Last week, Oliver presented the DevelopAKUre project at a meeting for the Dutch Organisation of Biotechnologies Companies (HollandBIO). DevelopAKUre has close links to the Dutch company, PSR, who act as the medical monitors in our clinical trials. This week’s blog talks about highlights from the meeting and why DevelopAKUre is such a great example of patient engagement in clinical trials.

HollandBIO represent over 120 Dutch biotech companies and organise regular meetings to discuss innovations in their sector. I was invited to present at one such meeting last week, which was based around the idea of better involving patients in clinical research.

The first speaker, Marco de Boer, is the author of a thesis – From Passenger to Pilot: the importance between patients and biotech. His main question was “How can patient involvement lead to a more effective drug development process?”

Marco is a proponent of utilising the skills and knowledge in patient organisations to improve clinical research. He believes that better engagement can speed up the process, meaning that treatments could reach patients quicker. The two areas he sees patient organisations having the biggest impact is on drug development times (by ensuring that the correct aspects of the disease are studied) and patient recruitment (by using existing patient databases and communities).

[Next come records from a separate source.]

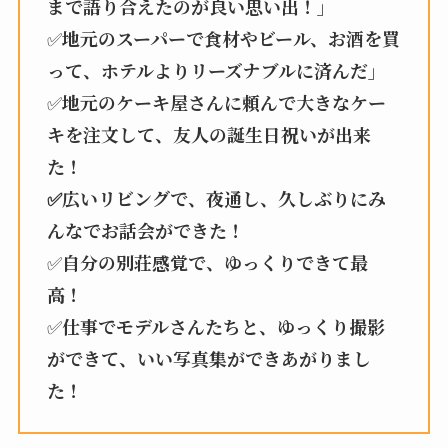
まで語り合えたのが良い思い出！」
✅
地元のスーパーで食材やビール、お酒を買
って、ホテルよりリーズナブルに済んだ」
✅
地元のケーキ屋さんに頼んで大きなケー
キを注文して、友人の誕生日祝いが出来
た！
✅広いリビングで、夜通し、久しぶりにみ
んなでお話会ができた！
✅
自分の別荘感覚で、ゆっくりできて最
高！
✅
仕事でモデルさんたちと、ゆっくり撮影
ができて、いい写真集ができあがりまし
た！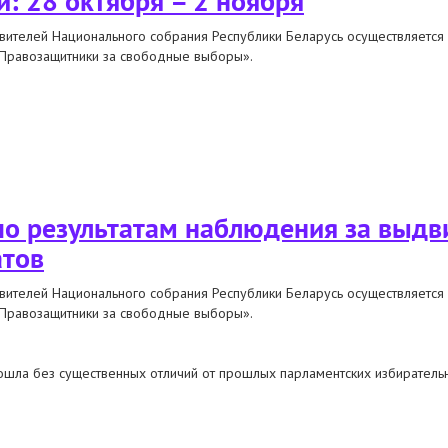
й: 28 октября – 2 ноября
вителей Национального собрания Республики Беларусь осуществляется
«Правозащитники за свободные выборы».
 по итогам наблюдения за выборами в палату представителей: 28 октября
по результатам наблюдения за выд
атов
вителей Национального собрания Республики Беларусь осуществляется
«Правозащитники за свободные выборы».
ошла без существенных отличий от прошлых парламентских избиратель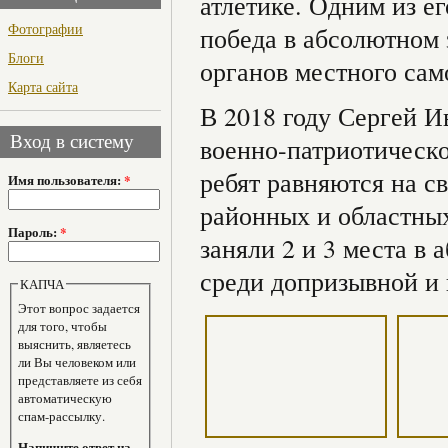
атлетике. Одним из е
Фотографии
победа в абсолютном 
Блоги
органов местного са
Карта сайта
В 2018 году Сергей И
Вход в систему
военно-патриотическо
ребят равняются на с
Имя пользователя:
*
районных и областных
Пароль:
*
заняли 2 и 3 места в
среди допризывной и
КАПЧА
Этот вопрос задается
для того, чтобы
выяснить, являетесь
ли Вы человеком или
представляете из себя
автоматическую
спам-рассылку.
Напишите ответ на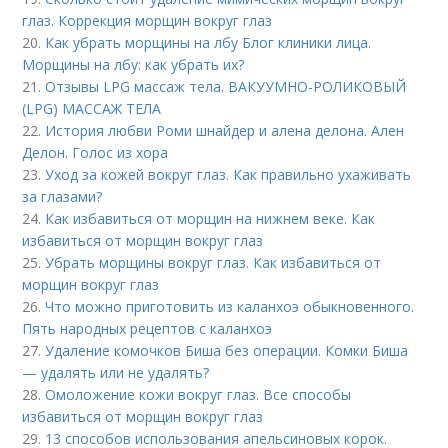
глаз. Коррекция морщин вокруг глаз
20.
Как убрать морщины на лбу Блог клиники лица.
Морщины на лбу: как убрать их?
21.
Отзывы LPG массаж тела. ВАКУУМНО-РОЛИКОВЫЙ
(LPG) МАССАЖ ТЕЛА
22.
История любви Роми шнайдер и алена делона. Ален
Делон. Голос из хора
23.
Уход за кожей вокруг глаз. Как правильно ухаживать
за глазами?
24.
Как избавиться от морщин на нижнем веке. Как
избавиться от морщин вокруг глаз
25.
Убрать морщины вокруг глаз. Как избавиться от
морщин вокруг глаз
26.
Что можно приготовить из каланхоэ обыкновенного.
Пять народных рецептов с каланхоэ
27.
Удаление комочков Биша без операции. Комки Биша
— удалять или не удалять?
28.
Омоложение кожи вокруг глаз. Все способы
избавиться от морщин вокруг глаз
29.
13 способов использования апельсиновых корок.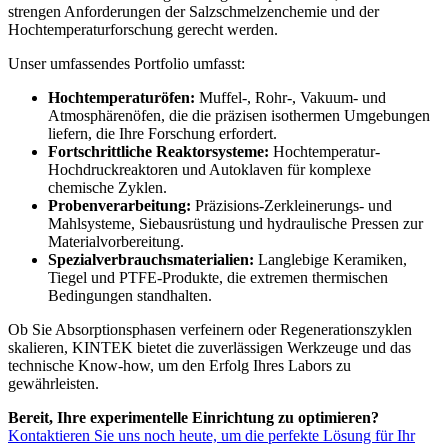
strengen Anforderungen der Salzschmelzenchemie und der
Hochtemperaturforschung gerecht werden.
Unser umfassendes Portfolio umfasst:
Hochtemperaturöfen:
Muffel-, Rohr-, Vakuum- und
Atmosphärenöfen, die die präzisen isothermen Umgebungen
liefern, die Ihre Forschung erfordert.
Fortschrittliche Reaktorsysteme:
Hochtemperatur-
Hochdruckreaktoren und Autoklaven für komplexe
chemische Zyklen.
Probenverarbeitung:
Präzisions-Zerkleinerungs- und
Mahlsysteme, Siebausrüstung und hydraulische Pressen zur
Materialvorbereitung.
Spezialverbrauchsmaterialien:
Langlebige Keramiken,
Tiegel und PTFE-Produkte, die extremen thermischen
Bedingungen standhalten.
Ob Sie Absorptionsphasen verfeinern oder Regenerationszyklen
skalieren, KINTEK bietet die zuverlässigen Werkzeuge und das
technische Know-how, um den Erfolg Ihres Labors zu
gewährleisten.
Bereit, Ihre experimentelle Einrichtung zu optimieren?
Kontaktieren Sie uns noch heute, um die perfekte Lösung für Ihr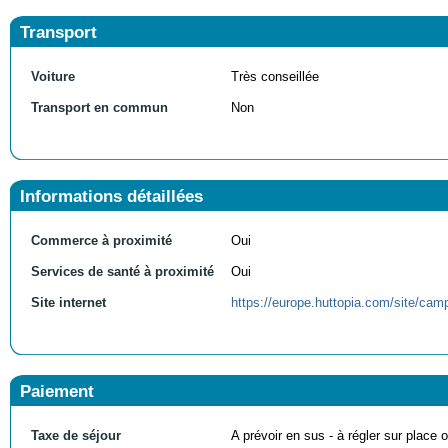
Transport
Voiture
Très conseillée
Transport en commun
Non
Informations détaillées
Commerce à proximité
Oui
Services de santé à proximité
Oui
Site internet
https://europe.huttopia.com/site/camp
Paiement
Taxe de séjour
A prévoir en sus - à régler sur place ou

I was up next, speaking about how the DevelopAKUre clinical trials put these ideas into practice. DevelopAKUre was founded by the AKU Society. It’s unusual for a patient organisation to be involved in clinical research, which means it’s almost unheard of for a patient organisation to found and play a leading role in a clinical trial. However, we saw no other way to properly investigate the potential drug, nitisinone, for use in AKU patients.

As a lead in DevelopAKUre, the AKU Society fulfils the roles that Marco suggests. We led on patient recruitment, using our existing relationships with patients to reach our target numbers, and now lead on patient retention. Much of our work is about engaging with patients to ensure that they are well informed of the research into nitisinone, that their questions are answered and that they feel part of the larger community of AKU patients across Europe and beyond.

Much of the restructuring of the pharmaceutical industry that was discussed is about using existing resources in new ways. Nitisinone is a drug that was licensed for another disease, tyrosinaemia type I, and is now being repurposed to potentially be used in AKU. Patient organisations used to offer support to patients but be excluded from clinical research. Now, their tools, such as existing patient databases, real-life interaction with disease, and patient communities can all be repurposed too, with the goal to improve clinical trials to hopefully lead to quicker and more effective treatment for our patients.

Strangely, the idea of repurposing existing resources was reflected in the venue for the meeting. The event was held at the Winkel van Sinkel café in Utrecht, the Netherlands. It’s a beautiful building, opened in 1839 as the first department store in the Netherlands. The name literally means the shop (winkel) of the van Sinkel family; but was so catchy that it came to mean a place where you can find anything. It’s now a café, club and meeting space; well known for introducing new ideas. That made it appropriate for a meeting that aimed to discuss fundamental changes to clinical research.

The final speaker was Bernard Muller, an ALS patient and founder of a new company called Treeway. Treeway is essentially a pharmaceutical company, founded by patients, to find a cure for ALS. Bernard couldn’t find hope for a treatment anywhere else so decided to find that hope himself. As he explained, “one man can and will find a way, why not be that man?”

Bernard ended his talk with a quote from Buckminster Fuller, an American Scientist famous for discovering a new structure of carbon, called Buckminsterfullerene. The quote, I think, summarises how the new concept of involving patient organisations at the heart of clinical research will be a game changer for the pharmaceutical industry – “You never change things by fighting the existing reality. To change something, build a new model that makes the existing model obsolet”.